Some health networks have integrated My Health Record into clinical workflows more successfully than others. Where it works well, it provides valuable continuity of care, particularly for patients with complex conditions seeing multiple providers. But many GPs still view it as an additional administrative burden with limited clinical benefit.
Hospital Digital Infrastructure Accelerated
The hospital sector saw significant digital acceleration. Patient flow management systems, digital bed boards, and electronic medical records deployment all sped up. Many of these projects were already planned but received urgency and additional funding during the pandemic.
These changes are lasting because they’re now embedded in operations. Staff have been trained, workflows have adapted, and the systems are integrated with existing infrastructure. Rolling back would be more disruptive than maintaining them.
However, interoperability remains poor. A patient’s records from one hospital network don’t easily flow to another. State health systems use different platforms with limited data exchange. The vision of seamless health information exchange across providers hasn’t materialized.
What Disappeared
Several pandemic-era innovations haven’t persisted. State and territory contact tracing apps were abandoned once public health orders ended. The infrastructure built for vaccine certificate verification is largely dormant. Temporary home monitoring programs for COVID patients haven’t translated into broader remote patient monitoring adoption.
Remote patient monitoring deserves particular attention. During acute pandemic phases, health systems deployed pulse oximeters and monitoring protocols for COVID patients isolating at home. This seemed like it might catalyze broader RPM adoption for chronic disease management, but that hasn’t occurred at scale.

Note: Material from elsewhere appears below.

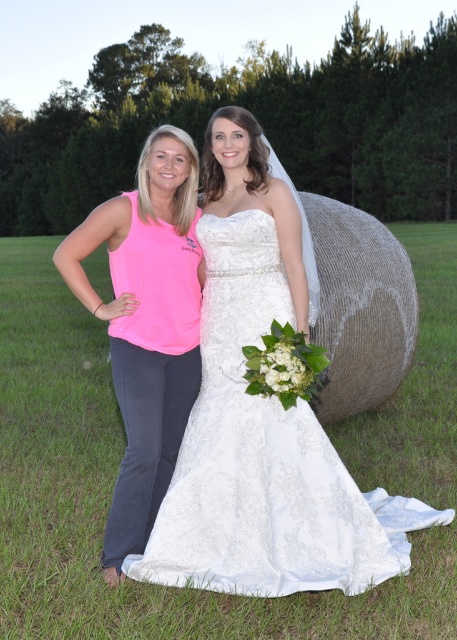 Does point (276, 525) lie behind point (75, 260)?

No.

Does white lace dress at center have a lesser width compared to pink fabric tank top at left?

No, white lace dress at center is not thinner than pink fabric tank top at left.

This screenshot has height=640, width=457. I want to click on white lace dress at center, so click(x=264, y=458). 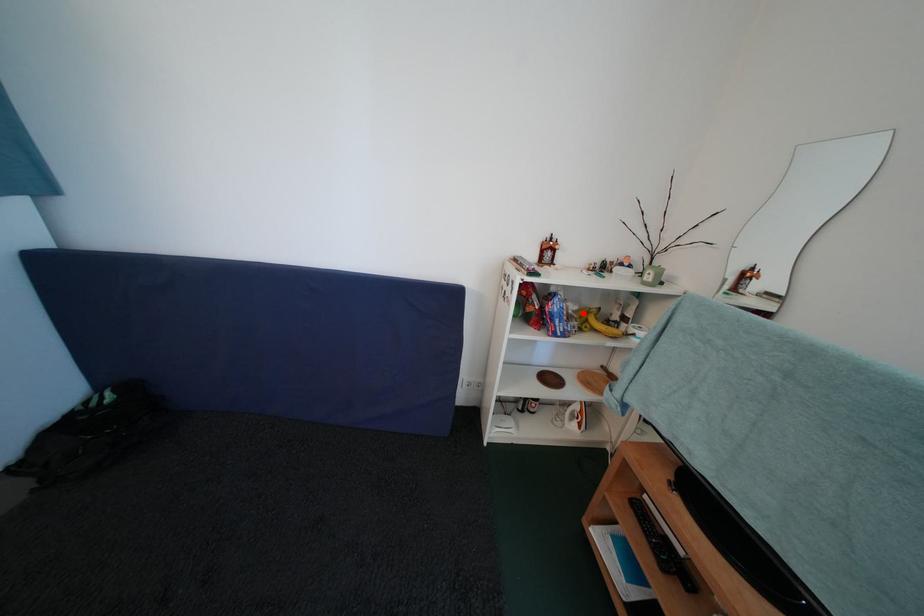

The barrier isn’t technology. Devices are available and relatively affordable. Connectivity isn’t the issue either. The challenges are clinical workflow integration, reimbursement models, and data management. Who reviews the monitoring data? What triggers intervention? How are clinicians compensated for asynchronous monitoring work? These questions remain largely unresolved.
Mental Health Digital Services
One area of sustained growth is digital mental health services. Platforms offering text-based counseling, video therapy, and structured mental health programs saw pandemic-era growth that has largely persisted. Organizations like Team400 have worked with mental health providers to build AI-enhanced support tools that complement traditional therapy.

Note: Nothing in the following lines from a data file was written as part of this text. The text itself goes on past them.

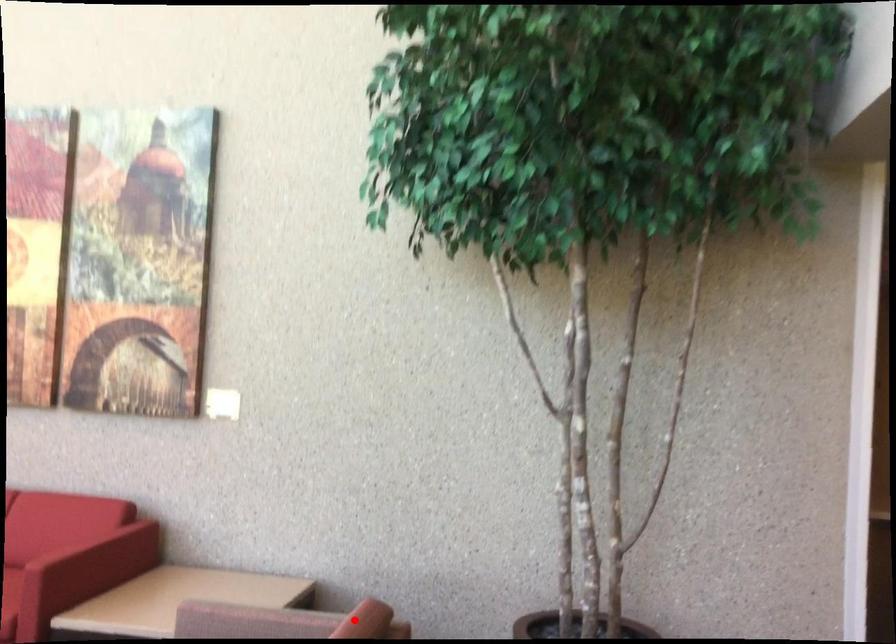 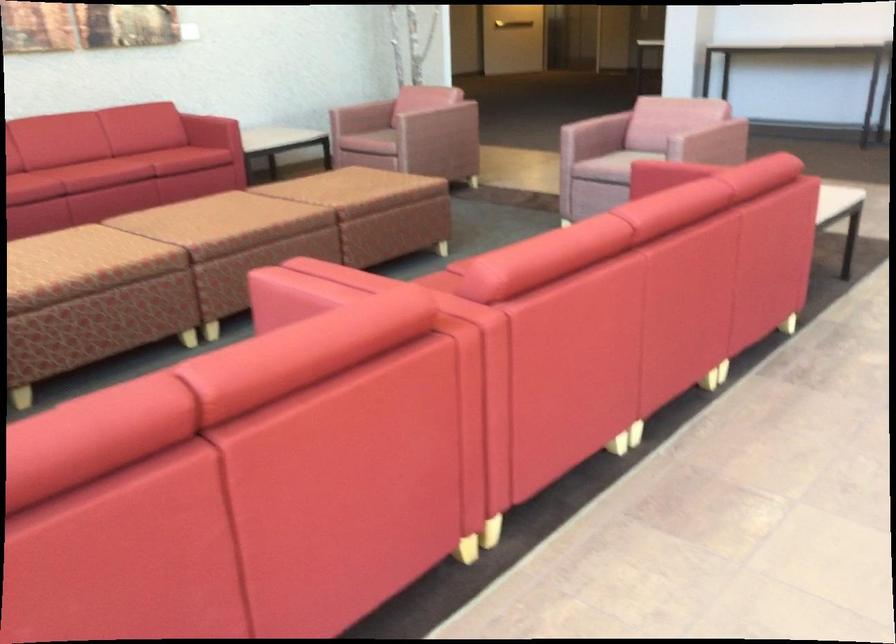 Question: I am providing you with two images of the same scene from different viewpoints. Image1 has a red point marked. In image2, the corresponding 3D location appears at what relative position? Reply with the corresponding letter.

Choices:
 (A) Closer
 (B) Farther

Answer: (B) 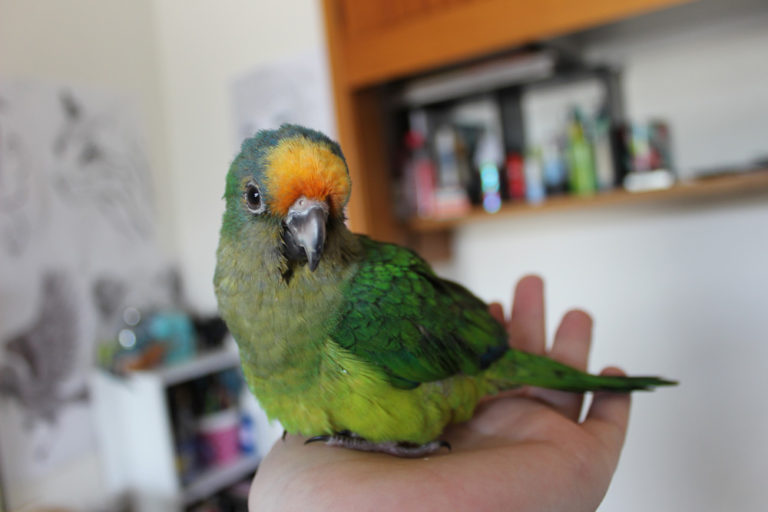 The width and height of the screenshot is (768, 512). Identify the location of bookcase. (147, 425). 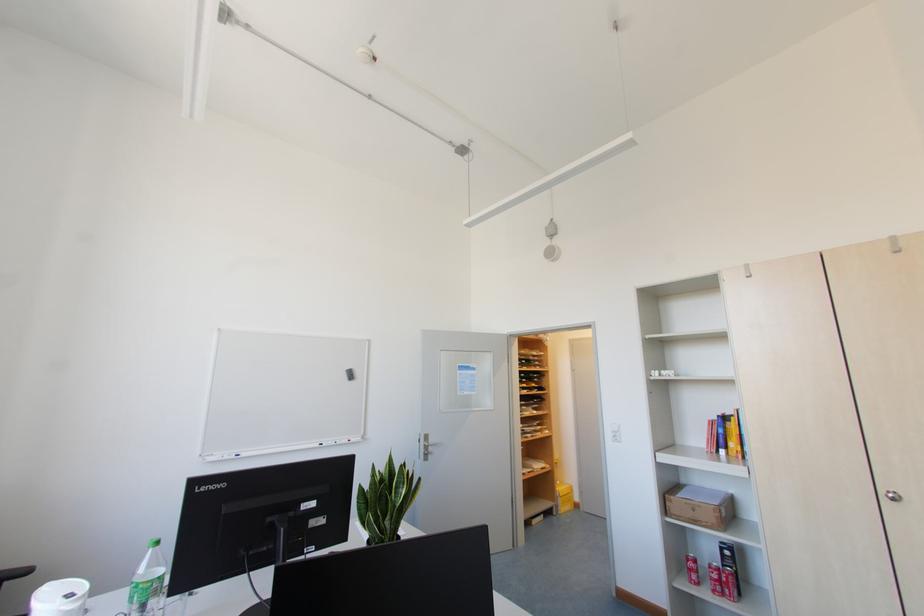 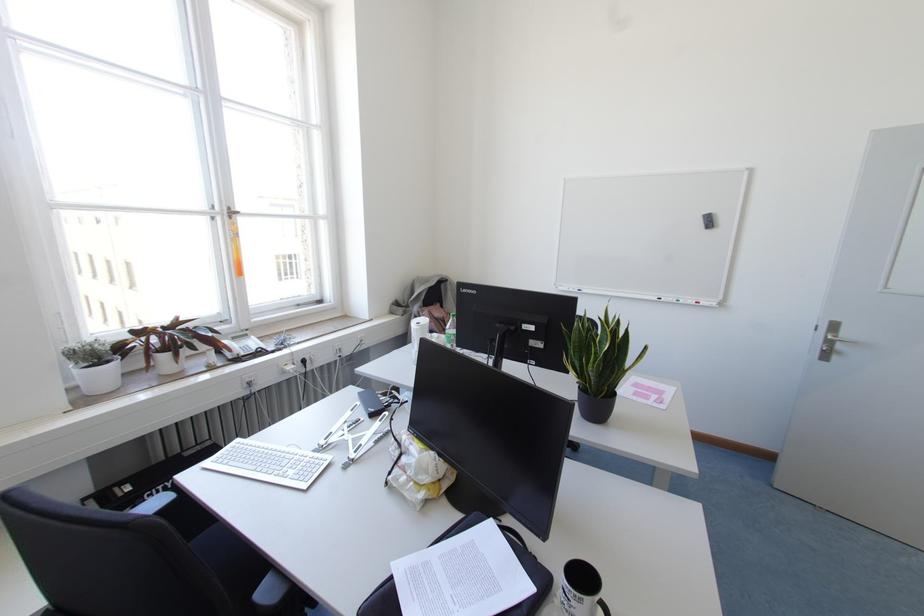 Where in the second image is the point corresponding to point 396,487 from the first image?

(599, 342) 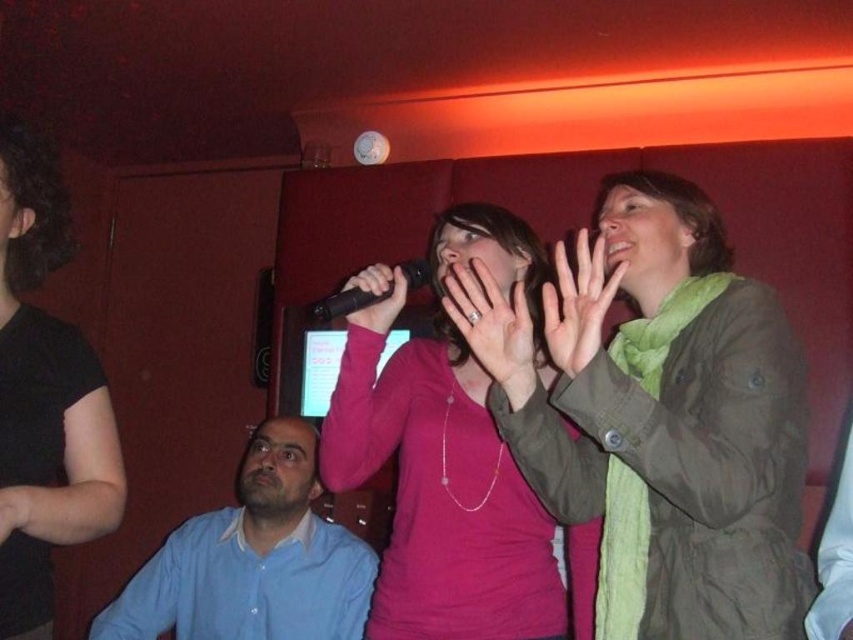 Question: Which is nearer to the black shirt at left?

Choices:
 (A) matte pink shirt at center
 (B) black plastic microphone at center

Answer: (B)

Question: Which point is closer to the camera taking this photo?

Choices:
 (A) (169, 582)
 (B) (415, 260)
 (C) (387, 305)

Answer: (C)

Question: Observing the image, what is the correct spatial positioning of matte black microphone at center in reference to black plastic microphone at center?

Choices:
 (A) below
 (B) above

Answer: (B)

Question: Is black shirt at left positioned before blue button-down shirt at lower left?

Choices:
 (A) no
 (B) yes

Answer: (B)

Question: Which point is closer to the camera?

Choices:
 (A) blue button-down shirt at lower left
 (B) green matte jacket at upper right
 (C) black shirt at left
 (D) pink matte shirt at center

Answer: (C)

Question: In this image, where is matte pink shirt at center located relative to matte black microphone at center?

Choices:
 (A) right
 (B) left

Answer: (A)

Medicare subsidized psychology sessions increased substantially during the pandemic and haven’t returned to pre-pandemic levels. Some of this is in-person care, but digital options have become an established part of the mental health service mix. The reduction in stigma around mental health support, combined with the privacy and convenience of digital services, appears to be a lasting change.
The Infrastructure Gap
What’s most apparent from a systems perspective is that Australia has adopted specific digital health applications without building comprehensive underlying infrastructure. We have telehealth, but not integrated clinical data systems. We have electronic prescribing, but not medication management platforms that span the care continuum. We have hospital EMRs, but not health information exchanges.

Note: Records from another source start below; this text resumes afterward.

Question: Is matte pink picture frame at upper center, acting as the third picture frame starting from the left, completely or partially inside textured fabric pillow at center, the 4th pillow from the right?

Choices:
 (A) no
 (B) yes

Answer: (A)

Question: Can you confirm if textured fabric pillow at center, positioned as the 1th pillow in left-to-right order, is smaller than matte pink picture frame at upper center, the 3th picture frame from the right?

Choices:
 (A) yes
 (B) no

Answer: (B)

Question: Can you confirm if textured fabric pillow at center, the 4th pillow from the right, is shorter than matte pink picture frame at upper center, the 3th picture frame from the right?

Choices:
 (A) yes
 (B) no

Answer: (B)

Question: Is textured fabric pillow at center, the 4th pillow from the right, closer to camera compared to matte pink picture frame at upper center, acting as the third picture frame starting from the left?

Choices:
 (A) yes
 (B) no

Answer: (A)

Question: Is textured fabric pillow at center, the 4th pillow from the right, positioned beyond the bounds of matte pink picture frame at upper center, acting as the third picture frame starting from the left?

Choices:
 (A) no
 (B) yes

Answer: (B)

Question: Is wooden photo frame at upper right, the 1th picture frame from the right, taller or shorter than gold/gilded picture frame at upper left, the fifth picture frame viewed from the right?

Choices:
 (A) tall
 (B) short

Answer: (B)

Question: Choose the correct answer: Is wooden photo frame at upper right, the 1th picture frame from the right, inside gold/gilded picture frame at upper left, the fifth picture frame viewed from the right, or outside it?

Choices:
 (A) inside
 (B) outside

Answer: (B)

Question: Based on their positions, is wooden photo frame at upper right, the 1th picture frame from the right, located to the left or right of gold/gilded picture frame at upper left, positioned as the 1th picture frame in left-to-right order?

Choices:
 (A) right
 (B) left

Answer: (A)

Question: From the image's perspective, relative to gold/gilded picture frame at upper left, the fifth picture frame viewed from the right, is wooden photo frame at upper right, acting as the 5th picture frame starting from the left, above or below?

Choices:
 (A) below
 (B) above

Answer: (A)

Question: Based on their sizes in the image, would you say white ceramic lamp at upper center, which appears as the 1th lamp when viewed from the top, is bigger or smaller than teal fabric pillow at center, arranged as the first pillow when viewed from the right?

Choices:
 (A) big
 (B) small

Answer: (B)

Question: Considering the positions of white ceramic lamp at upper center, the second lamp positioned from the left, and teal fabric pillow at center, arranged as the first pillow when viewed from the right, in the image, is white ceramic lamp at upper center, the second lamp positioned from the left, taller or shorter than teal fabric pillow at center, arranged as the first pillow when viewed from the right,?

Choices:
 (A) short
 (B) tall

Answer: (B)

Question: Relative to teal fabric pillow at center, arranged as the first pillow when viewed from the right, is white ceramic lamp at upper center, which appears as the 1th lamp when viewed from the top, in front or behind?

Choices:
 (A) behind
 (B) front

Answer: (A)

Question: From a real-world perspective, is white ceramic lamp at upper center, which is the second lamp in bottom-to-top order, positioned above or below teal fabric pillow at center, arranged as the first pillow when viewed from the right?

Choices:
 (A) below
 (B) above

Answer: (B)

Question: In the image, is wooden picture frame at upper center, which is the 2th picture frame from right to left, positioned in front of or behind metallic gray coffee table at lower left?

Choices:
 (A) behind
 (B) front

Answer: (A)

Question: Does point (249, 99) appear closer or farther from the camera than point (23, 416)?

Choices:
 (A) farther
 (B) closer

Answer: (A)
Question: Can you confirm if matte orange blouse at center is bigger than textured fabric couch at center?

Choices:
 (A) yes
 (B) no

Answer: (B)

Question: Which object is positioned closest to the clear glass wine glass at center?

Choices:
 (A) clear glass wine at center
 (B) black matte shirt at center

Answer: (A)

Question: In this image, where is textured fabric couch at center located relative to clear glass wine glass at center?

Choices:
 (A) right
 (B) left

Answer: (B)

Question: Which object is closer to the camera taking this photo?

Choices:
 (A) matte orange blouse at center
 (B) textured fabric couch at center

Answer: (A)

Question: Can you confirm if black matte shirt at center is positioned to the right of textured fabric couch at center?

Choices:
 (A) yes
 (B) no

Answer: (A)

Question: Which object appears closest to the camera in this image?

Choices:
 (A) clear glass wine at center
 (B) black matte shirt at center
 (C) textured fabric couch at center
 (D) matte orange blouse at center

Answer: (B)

This application-layer adoption without infrastructure investment creates brittleness. Systems don’t interoperate. Data doesn’t flow. Efficiency gains in one area create friction in others. Patients still repeat their medical history to each new provider because information doesn’t travel with them.
The pandemic accelerated digital health adoption in Australia, and some changes are genuinely permanent. But the transformation remains incomplete. We’ve digitized specific processes without reimagining health system architecture. Whether that deeper transformation occurs, and what it might require, remains an open question.